Data supplied: Begin

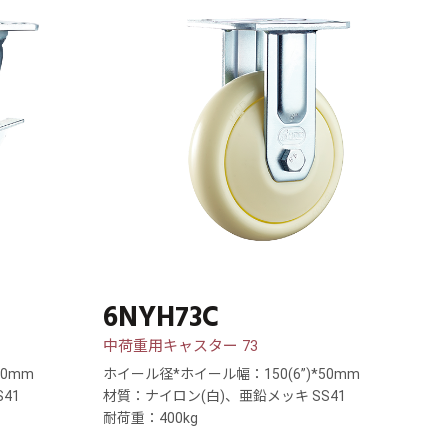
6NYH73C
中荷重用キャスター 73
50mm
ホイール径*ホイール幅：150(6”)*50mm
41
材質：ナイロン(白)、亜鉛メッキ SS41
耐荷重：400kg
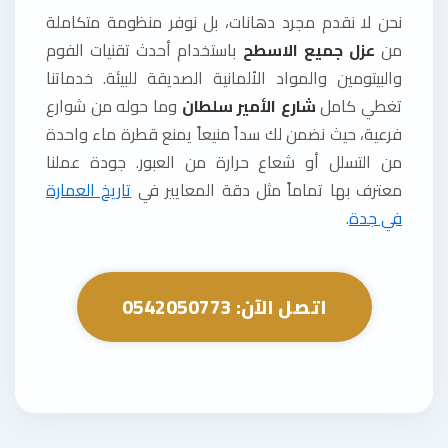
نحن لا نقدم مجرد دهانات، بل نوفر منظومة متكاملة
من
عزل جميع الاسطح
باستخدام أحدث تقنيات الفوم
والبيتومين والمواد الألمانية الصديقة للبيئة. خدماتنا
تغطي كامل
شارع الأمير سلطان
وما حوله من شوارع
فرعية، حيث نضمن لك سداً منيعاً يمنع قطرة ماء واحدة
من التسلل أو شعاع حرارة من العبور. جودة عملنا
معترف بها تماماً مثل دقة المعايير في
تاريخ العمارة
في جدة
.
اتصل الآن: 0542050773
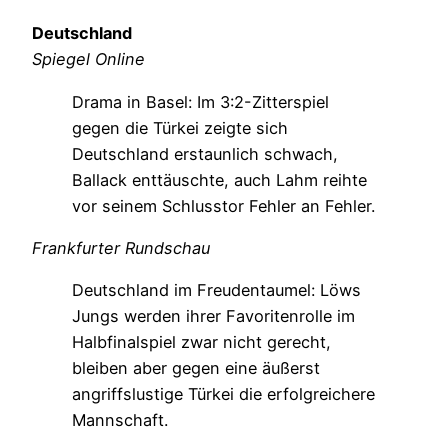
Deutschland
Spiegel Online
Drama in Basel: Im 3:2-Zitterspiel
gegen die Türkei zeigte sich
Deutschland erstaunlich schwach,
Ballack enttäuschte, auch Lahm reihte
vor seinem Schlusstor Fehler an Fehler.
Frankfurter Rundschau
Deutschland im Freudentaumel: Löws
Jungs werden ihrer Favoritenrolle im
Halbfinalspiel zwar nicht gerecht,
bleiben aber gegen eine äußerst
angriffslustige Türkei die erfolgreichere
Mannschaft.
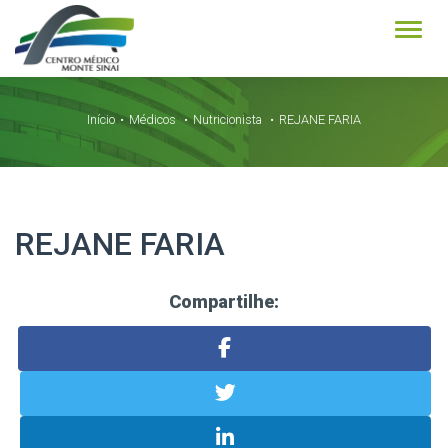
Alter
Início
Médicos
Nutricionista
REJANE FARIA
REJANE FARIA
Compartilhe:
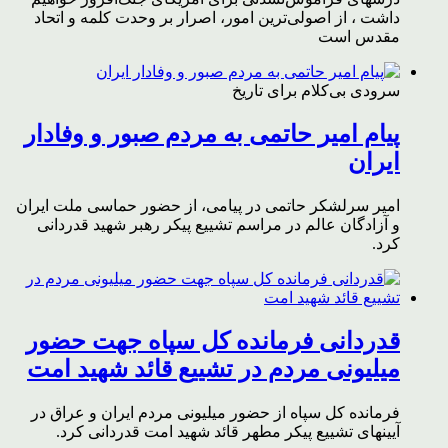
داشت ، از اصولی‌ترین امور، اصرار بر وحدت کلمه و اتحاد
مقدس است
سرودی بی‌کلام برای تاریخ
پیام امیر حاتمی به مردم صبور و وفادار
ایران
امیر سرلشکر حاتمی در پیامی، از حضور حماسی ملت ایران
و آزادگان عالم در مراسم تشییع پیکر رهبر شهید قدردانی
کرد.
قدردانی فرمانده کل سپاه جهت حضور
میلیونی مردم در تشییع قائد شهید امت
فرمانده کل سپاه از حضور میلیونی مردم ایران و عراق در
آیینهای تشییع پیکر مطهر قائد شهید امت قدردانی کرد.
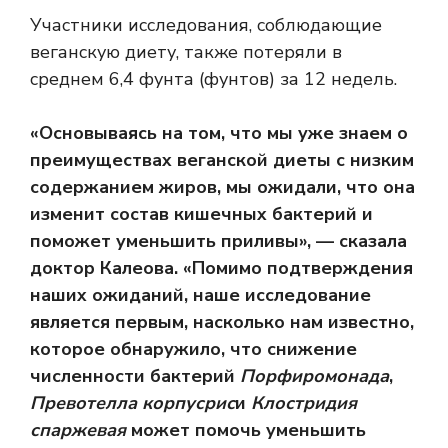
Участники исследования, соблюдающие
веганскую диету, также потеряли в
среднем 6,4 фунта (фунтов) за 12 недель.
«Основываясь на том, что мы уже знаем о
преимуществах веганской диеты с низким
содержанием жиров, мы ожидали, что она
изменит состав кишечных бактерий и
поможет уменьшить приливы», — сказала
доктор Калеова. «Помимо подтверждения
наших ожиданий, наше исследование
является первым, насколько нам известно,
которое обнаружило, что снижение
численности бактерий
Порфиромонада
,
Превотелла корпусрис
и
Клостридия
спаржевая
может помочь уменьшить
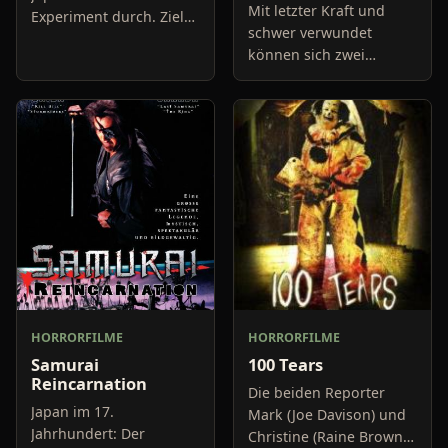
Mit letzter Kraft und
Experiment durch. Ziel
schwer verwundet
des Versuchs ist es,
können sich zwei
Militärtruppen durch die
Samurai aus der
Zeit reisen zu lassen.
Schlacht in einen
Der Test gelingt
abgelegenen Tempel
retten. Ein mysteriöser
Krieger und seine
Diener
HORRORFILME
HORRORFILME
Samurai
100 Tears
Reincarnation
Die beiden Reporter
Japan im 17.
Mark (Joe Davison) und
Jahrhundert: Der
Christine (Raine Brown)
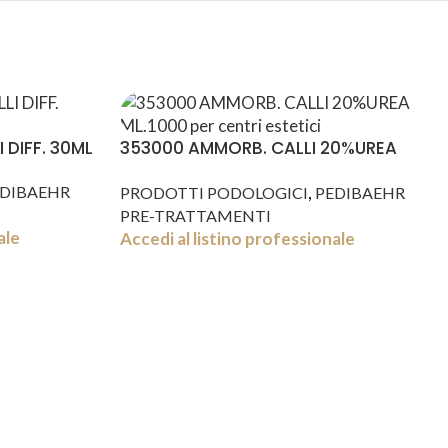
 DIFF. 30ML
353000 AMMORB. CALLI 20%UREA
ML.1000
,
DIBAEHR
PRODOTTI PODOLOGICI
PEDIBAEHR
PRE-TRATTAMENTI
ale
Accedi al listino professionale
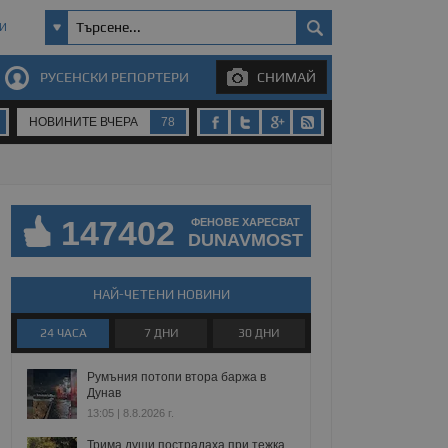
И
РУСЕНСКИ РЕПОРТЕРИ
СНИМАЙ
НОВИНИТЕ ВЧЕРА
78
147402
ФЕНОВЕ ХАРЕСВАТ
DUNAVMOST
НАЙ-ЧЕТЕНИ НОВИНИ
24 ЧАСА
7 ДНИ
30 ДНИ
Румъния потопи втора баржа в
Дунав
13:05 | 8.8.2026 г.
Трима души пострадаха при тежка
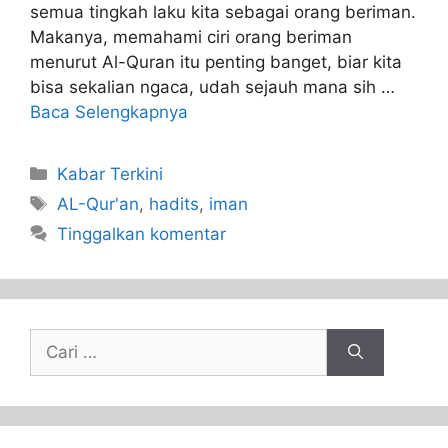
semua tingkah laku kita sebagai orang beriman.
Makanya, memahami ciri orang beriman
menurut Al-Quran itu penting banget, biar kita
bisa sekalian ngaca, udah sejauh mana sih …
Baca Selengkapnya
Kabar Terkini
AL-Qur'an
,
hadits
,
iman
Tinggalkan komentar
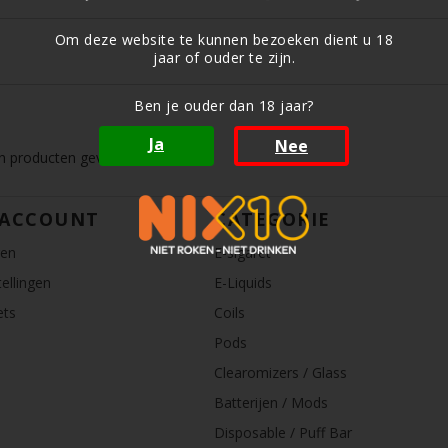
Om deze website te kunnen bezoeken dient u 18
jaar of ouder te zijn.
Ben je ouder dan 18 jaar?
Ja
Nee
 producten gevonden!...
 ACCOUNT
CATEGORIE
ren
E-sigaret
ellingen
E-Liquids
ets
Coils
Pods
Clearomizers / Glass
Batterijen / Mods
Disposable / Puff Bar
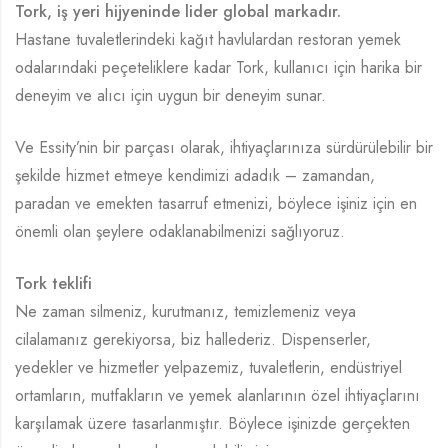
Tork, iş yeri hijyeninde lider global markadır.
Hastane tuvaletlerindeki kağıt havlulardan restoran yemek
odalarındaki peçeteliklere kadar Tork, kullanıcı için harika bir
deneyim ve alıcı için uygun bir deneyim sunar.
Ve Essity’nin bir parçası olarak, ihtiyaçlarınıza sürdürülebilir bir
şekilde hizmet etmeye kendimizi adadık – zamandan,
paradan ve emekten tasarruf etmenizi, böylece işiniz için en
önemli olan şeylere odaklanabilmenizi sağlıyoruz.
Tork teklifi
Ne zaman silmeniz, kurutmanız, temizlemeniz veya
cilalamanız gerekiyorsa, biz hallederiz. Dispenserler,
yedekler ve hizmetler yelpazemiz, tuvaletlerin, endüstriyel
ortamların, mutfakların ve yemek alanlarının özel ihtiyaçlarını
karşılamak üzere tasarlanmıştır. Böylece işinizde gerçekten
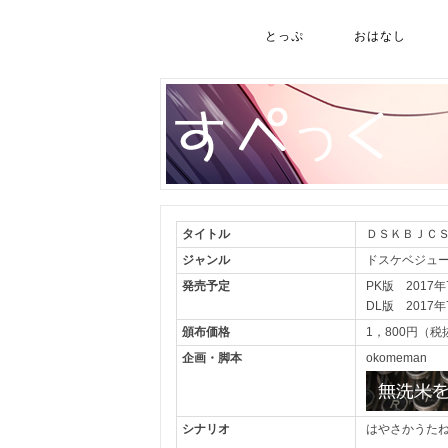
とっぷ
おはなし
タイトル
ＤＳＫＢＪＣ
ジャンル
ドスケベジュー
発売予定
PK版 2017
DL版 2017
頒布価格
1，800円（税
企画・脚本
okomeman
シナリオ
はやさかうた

Data supplied: End

Your instructions: Excluding all pictures, reproduce the records exactly as they appear above.

Answer below:
6NYH73C
中荷重用キャスター 73
50mm
ホイール径*ホイール幅：150(6”)*50mm
41
材質：ナイロン(白)、亜鉛メッキ SS41
耐荷重：400kg
نحن لا نقدم مجرد دهانات، بل نوفر منظومة متكاملة
من
عزل جميع الاسطح
باستخدام أحدث تقنيات الفوم
والبيتومين والمواد الألمانية الصديقة للبيئة. خدماتنا
تغطي كامل
شارع الأمير سلطان
وما حوله من شوارع
فرعية، حيث نضمن لك سداً منيعاً يمنع قطرة ماء واحدة
من التسلل أو شعاع حرارة من العبور. جودة عملنا
معترف بها تماماً مثل دقة المعايير في
تاريخ العمارة
في جدة
.
اتصل الآن: 0542050773
Deutschland
Spiegel Online
Drama in Basel: Im 3:2-Zitterspiel
gegen die Türkei zeigte sich
Deutschland erstaunlich schwach,
Ballack enttäuschte, auch Lahm reihte
vor seinem Schlusstor Fehler an Fehler.
Frankfurter Rundschau
Deutschland im Freudentaumel: Löws
Jungs werden ihrer Favoritenrolle im
Halbfinalspiel zwar nicht gerecht,
bleiben aber gegen eine äußerst
angriffslustige Türkei die erfolgreichere
Mannschaft.
Alter
Início
Médicos
Nutricionista
REJANE FARIA
REJANE FARIA
Compartilhe:
داشت ، از اصولی‌ترین امور، اصرار بر وحدت کلمه و اتحاد
مقدس است
سرودی بی‌کلام برای تاریخ
پیام امیر حاتمی به مردم صبور و وفادار
ایران
امیر سرلشکر حاتمی در پیامی، از حضور حماسی ملت ایران
و آزادگان عالم در مراسم تشییع پیکر رهبر شهید قدردانی
کرد.
قدردانی فرمانده کل سپاه جهت حضور
میلیونی مردم در تشییع قائد شهید امت
فرمانده کل سپاه از حضور میلیونی مردم ایران و عراق در
آیینهای تشییع پیکر مطهر قائد شهید امت قدردانی کرد.
Участники исследования, соблюдающие
веганскую диету, также потеряли в
среднем 6,4 фунта (фунтов) за 12 недель.
«Основываясь на том, что мы уже знаем о
преимуществах веганской диеты с низким
содержанием жиров, мы ожидали, что она
изменит состав кишечных бактерий и
поможет уменьшить приливы», — сказала
доктор Калеова. «Помимо подтверждения
наших ожиданий, наше исследование
является первым, насколько нам известно,
которое обнаружило, что снижение
численности бактерий
Порфиромонада
,
Превотелла корпусрис
и
Клостридия
спаржевая
может помочь уменьшить
Mit letzter Kraft und
Experiment durch. Ziel
schwer verwundet
des Versuchs ist es,
können sich zwei
Militärtruppen durch die
Samurai aus der
Zeit reisen zu lassen.
Schlacht in einen
Der Test gelingt
abgelegenen Tempel
retten. Ein mysteriöser
Krieger und seine
Diener
HORRORFILME
HORRORFILME
Samurai
100 Tears
Reincarnation
Die beiden Reporter
Japan im 17.
Mark (Joe Davison) und
Jahrhundert: Der
Christine (Raine Brown)
 DIFF. 30ML
353000 AMMORB. CALLI 20%UREA
ML.1000
,
DIBAEHR
PRODOTTI PODOLOGICI
PEDIBAEHR
PRE-TRATTAMENTI
ale
Accedi al listino professionale
И
РУСЕНСКИ РЕПОРТЕРИ
СНИМАЙ
НОВИНИТЕ ВЧЕРА
78
147402
ФЕНОВЕ ХАРЕСВАТ
DUNAVMOST
НАЙ-ЧЕТЕНИ НОВИНИ
24 ЧАСА
7 ДНИ
30 ДНИ
Румъния потопи втора баржа в
Дунав
13:05 | 8.8.2026 г.
Трима души пострадаха при тежка
semua tingkah laku kita sebagai orang beriman.
Makanya, memahami ciri orang beriman
menurut Al-Quran itu penting banget, biar kita
bisa sekalian ngaca, udah sejauh mana sih …
Baca Selengkapnya
Kabar Terkini
AL-Qur'an
,
hadits
,
iman
Tinggalkan komentar
Om deze website te kunnen bezoeken dient u 18
jaar of ouder te zijn.
Ben je ouder dan 18 jaar?
Ja
Nee
 producten gevonden!...
 ACCOUNT
CATEGORIE
ren
E-sigaret
ellingen
E-Liquids
ets
Coils
Pods
Clearomizers / Glass
Batterijen / Mods
Disposable / Puff Bar
Tork, iş yeri hijyeninde lider global markadır.
Hastane tuvaletlerindeki kağıt havlulardan restoran yemek
odalarındaki peçeteliklere kadar Tork, kullanıcı için harika bir
deneyim ve alıcı için uygun bir deneyim sunar.
Ve Essity’nin bir parçası olarak, ihtiyaçlarınıza sürdürülebilir bir
şekilde hizmet etmeye kendimizi adadık – zamandan,
paradan ve emekten tasarruf etmenizi, böylece işiniz için en
önemli olan şeylere odaklanabilmenizi sağlıyoruz.
Tork teklifi
Ne zaman silmeniz, kurutmanız, temizlemeniz veya
cilalamanız gerekiyorsa, biz hallederiz. Dispenserler,
yedekler ve hizmetler yelpazemiz, tuvaletlerin, endüstriyel
ortamların, mutfakların ve yemek alanlarının özel ihtiyaçlarını
karşılamak üzere tasarlanmıştır. Böylece işinizde gerçekten
とっぷ
おはなし
タイトル
ＤＳＫＢＪＣ
ジャンル
ドスケベジュー
発売予定
PK版 2017
DL版 2017
頒布価格
1，800円（税
企画・脚本
okomeman
シナリオ
はやさかうた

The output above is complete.